# REQUIRED WORK:
Every record below needs to be written out exactly, apart from the pictures.
==========
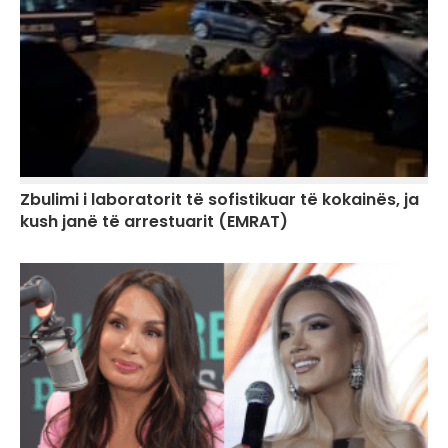
Zbulimi i laboratorit të sofistikuar të kokainës, ja
kush janë të arrestuarit (EMRAT)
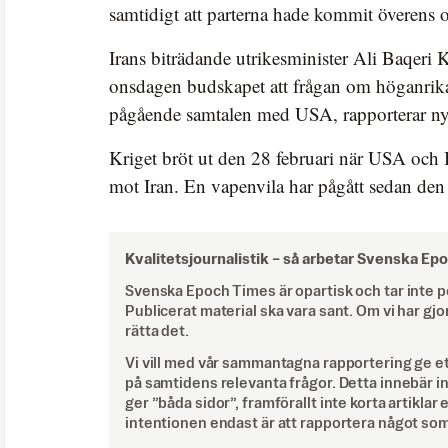
samtidigt att parterna hade kommit överens 
Irans biträdande utrikesminister Ali Baqeri 
onsdagen budskapet att frågan om höganrikat
pågående samtalen med USA, rapporterar n
Kriget bröt ut den 28 februari när USA och I
mot Iran. En vapenvila har pågått sedan den 
Kvalitetsjournalistik –
så arbetar Svenska Ep
Svenska Epoch Times är opartisk och tar inte pol
Publicerat material ska vara sant. Om vi har gjo
rätta det.
Vi vill med vår sammantagna rapportering ge e
på samtidens relevanta frågor. Detta innebär inte 
ger ”båda sidor”, framförallt inte korta artiklar 
intentionen endast är att rapportera något som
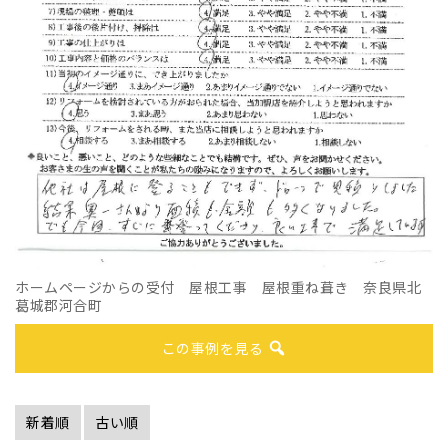
ホームページからの受付 屋根工事 屋根重ね葺き 奈良県北
葛城郡河合町
この事例を見る
新着順
古い順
==========
# ANSWER SECTION:
Zbulimi i laboratorit të sofistikuar të kokainës, ja
kush janë të arrestuarit (EMRAT)
samtidigt att parterna hade kommit överens 
Irans biträdande utrikesminister Ali Baqeri 
onsdagen budskapet att frågan om höganrikat
pågående samtalen med USA, rapporterar n
Kriget bröt ut den 28 februari när USA och I
mot Iran. En vapenvila har pågått sedan den 
Kvalitetsjournalistik –
så arbetar Svenska Ep
Svenska Epoch Times är opartisk och tar inte pol
Publicerat material ska vara sant. Om vi har gjo
rätta det.
Vi vill med vår sammantagna rapportering ge e
på samtidens relevanta frågor. Detta innebär inte 
ger ”båda sidor”, framförallt inte korta artiklar 
intentionen endast är att rapportera något som
ホームページからの受付 屋根工事 屋根重ね葺き 奈良県北
葛城郡河合町
この事例を見る
新着順
古い順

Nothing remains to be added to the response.